Cito il seguente aneddoto giusto per dare un segno dei tempi in cui viviamo.
L'altra sera mi trovavo a cena con degli amici: età media piuttosto altina, altrettanto per i redditi medi. Insomma si trattava di una tavolata fra persone tutto sommato benestanti (alcuni più di altri per la verità): le cosiddette persone "per bene".
Non so come è venuta fuori la questione, ma ad un certo punto si discuteva del panorama culturale contemporaneo. Personalmente affermavo che rispetto al Novecento, il nuovo secolo ancora non aveva prodotto qualcosa di realmente originale e caratteristico di questo nuovo secolo: in tutte le arti ancora si vive "di rendita" su quanto ha prodotto il novecento. Raccontavo inoltre che, quando vado in libreria, alla fin fine mi ritrovo a acquistare e poi leggere dei classici del passato: Joyce, Prust, i grandi scrittori russi e francesi, Kafka, Pessoa... Per non parlare poi degli scrittori italiani: in questo, affermavo, mi sembra che ci sia un certo deserto creativo.
Lo stesso mi sembra che accada per la musica o per le arti visive: anche il cinema mi sembra che soffra di una certa crisi di idee. Insomma affermavo che, da un punto di vista di creazione artistica, il XXI di fatto non sia ancora iniziato.
Ad un certo punto, visto l'imbarazzo generale dato che la maggior parte dei presenti sembrava non aver mai nemmeno sentito nominare alcuno degli scrittori o degli artisti che stavo citando, un mio amico è sbottato dicendo con un tono molto serioso:
" Io l'ultimo libro che ho letto, un bel po' di tempo fa, è stata la Settimana Enigmistica e solo per leggere le barzellette!"
In pratica sosteneva che arte, cultura, letteratura, opere d'arte ed architettoniche varie, sono solo cavolate inutili: comprare un libro è una perdita di tempo e di denaro. Andare in Toscana e magari visitare gli Uffizi è una cosa da deficienti. Lui e la compagna, diceva, vanno solo nelle Spa, nei ristoranti di lusso o a vedere negozi e centri commerciali. Andare a visitare i Musei Vaticani è una gigantesca perdita di tempo. Avere interessi che non riguardano le macchine, gli orologi, i cellulari, i tablet, i vestiti, i viaggi nelle mete più gettonate dai Vip è da scemi.
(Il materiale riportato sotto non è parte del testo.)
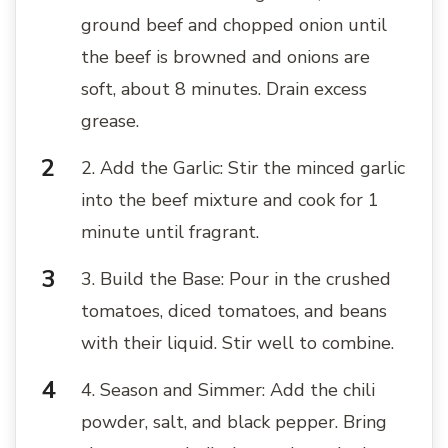
ground beef and chopped onion until
the beef is browned and onions are
soft, about 8 minutes. Drain excess
grease.
2. Add the Garlic: Stir the minced garlic
into the beef mixture and cook for 1
minute until fragrant.
3. Build the Base: Pour in the crushed
tomatoes, diced tomatoes, and beans
with their liquid. Stir well to combine.
4. Season and Simmer: Add the chili
powder, salt, and black pepper. Bring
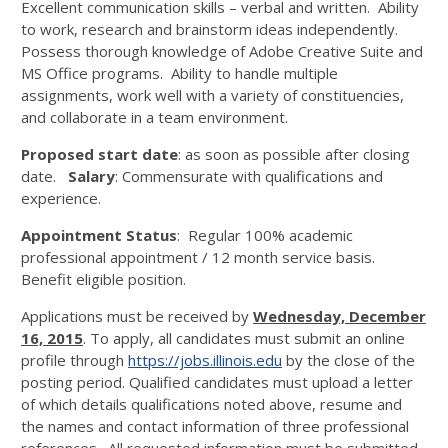
Excellent communication skills – verbal and written. Ability
to work, research and brainstorm ideas independently.
Possess thorough knowledge of Adobe Creative Suite and
MS Office programs. Ability to handle multiple
assignments, work well with a variety of constituencies,
and collaborate in a team environment.
Proposed start date
: as soon as possible after closing
date.
Salary
: Commensurate with qualifications and
experience.
Appointment Status
: Regular 100% academic
professional appointment / 12 month service basis.
Benefit eligible position.
Applications must be received by
Wednesday, December
16, 2015
. To apply, all candidates must submit an online
profile through
https://jobs.illinois.edu
by the close of the
posting period. Qualified candidates must upload a letter
of which details qualifications noted above, resume and
the names and contact information of three professional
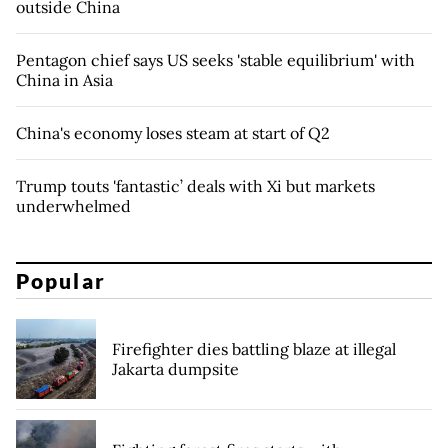
outside China
Pentagon chief says US seeks 'stable equilibrium' with
China in Asia
China's economy loses steam at start of Q2
Trump touts 'fantastic’ deals with Xi but markets
underwhelmed
Popular
Firefighter dies battling blaze at illegal
Jakarta dumpsite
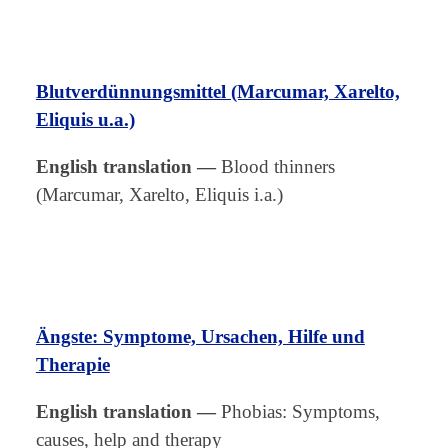
Blutverdünnungsmittel (Marcumar, Xarelto,
Eliquis u.a.)
English translation
—
Blood thinners
(Marcumar, Xarelto, Eliquis i.a.)
Ängste: Symptome, Ursachen, Hilfe und
Therapie
English translation
—
Phobias: Symptoms,
causes, help and therapy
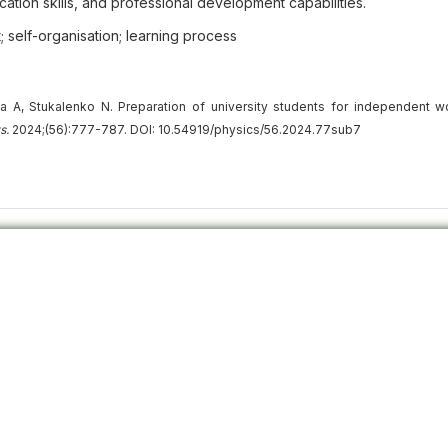
cation skills, and professional development capabilities.
; self-organisation; learning process
A, Stukalenko N. Preparation of university students for independent w
s.
2024;(56):777-787. DOI: 10.54919/physics/56.2024.77sub7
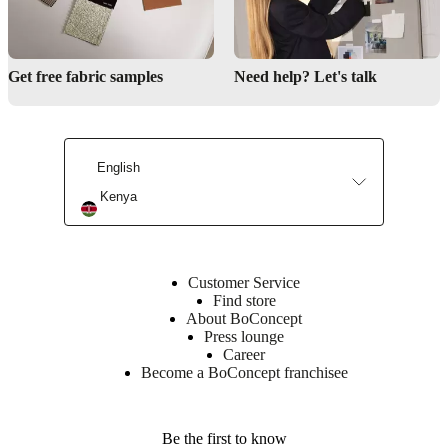
Get free fabric samples
Need help? Let's talk
English
Kenya
Customer Service
Find store
About BoConcept
Press lounge
Career
Become a BoConcept franchisee
Be the first to know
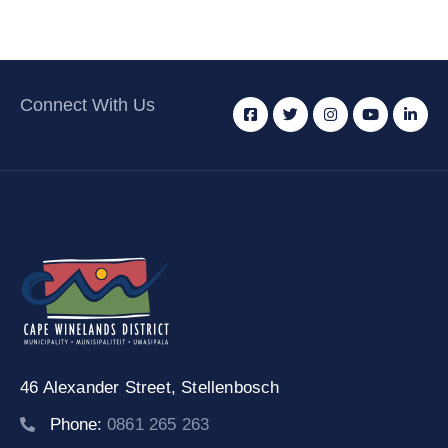
Connect With Us
46 Alexander Street,
Stellenbosch
Phone:
0861 265 263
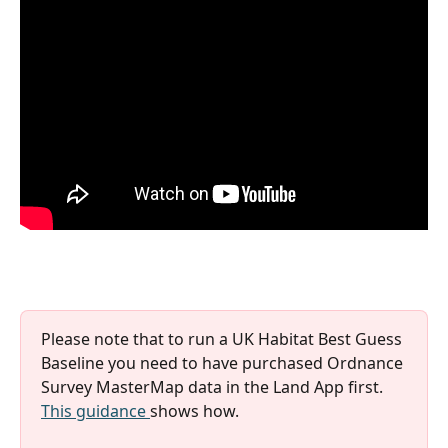
Please note that to run a UK Habitat Best Guess 
Baseline you need to have purchased Ordnance 
Survey MasterMap data in the Land App first. 
This guidance 
shows how.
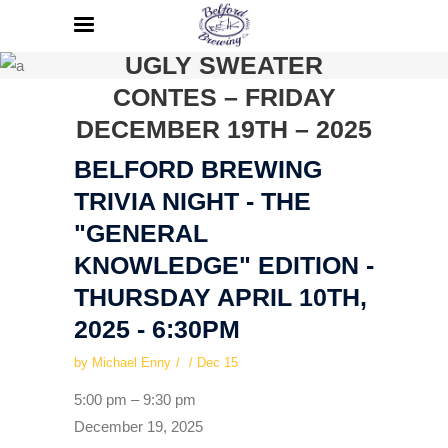
BELFORD BREWING
HOLIDAY PARTY AND
UGLY SWEATER
CONTES – FRIDAY
DECEMBER 19TH – 2025
BELFORD BREWING
TRIVIA NIGHT - THE
"GENERAL
KNOWLEDGE" EDITION -
THURSDAY APRIL 10TH,
2025 - 6:30PM
by
Michael Enny
Dec
15
Belford
5:00 pm
–
9:30 pm
Brewing
December 19, 2025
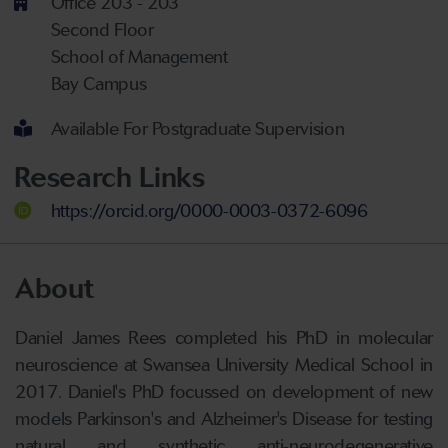
Office 203 - 203
Second Floor
School of Management
Bay Campus
Available For Postgraduate Supervision
Research Links
https://orcid.org/0000-0003-0372-6096
About
Daniel James Rees completed his PhD in molecular
neuroscience at Swansea University Medical School in
2017. Daniel's PhD focussed on development of new
models Parkinson's and Alzheimer's Disease for testing
natural and synthetic anti-neurodegenerative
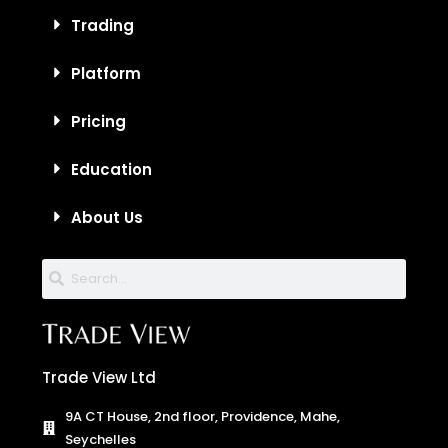
Trading
Platform
Pricing
Education
About Us
Trade View Ltd
9A CT House, 2nd floor, Providence, Mahe,
Seychelles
Studiare poi, non ne parliamo. Tutte cavolate. Bisogna imparare a stare al mondo cercando di cavarsela fra furbizie, inganni e fregature: altro che Cicerone, i logaritmi, Kant e Manzoni. Bisogna imparare a conoscere le persone che contano, non il Latino o la letteratura inglese.
Il problema è che questa visione era ampiamente condivisa da quasi tutti i presenti. Nessuno legge un libro da anni, nessuno ha visitato una mostra o un museo dai tempi delle gite scolastiche. Tutti fanno i turisti, ma nessuno viaggia: nel senso che non si raggiunge una meta (anche) per visitare il patrimonio culturale locale, ma solo per magnare, farsi massaggiare, fare il bagno in piscina o al mare. Molti sono stati a Parigi solo per andare ad Eurodisney...
Il problema è che la cultura (come accrescimento personale) non può essere ostentata e comunque non può essere comprata perchè richiede un certo impegno personale: è più semplice comprare ed ostentare un grosso SUV. Ecco allora che la propria ignoranza, intesa come disprezzo per la conoscenza e la cultura, è un qualcosa che può essere ostentato: diventa motivo di vanto anche perchè il "sapere" in Italia non premia. Anzi: il contrario.
Orgogliosi quindi di essere ignoranti.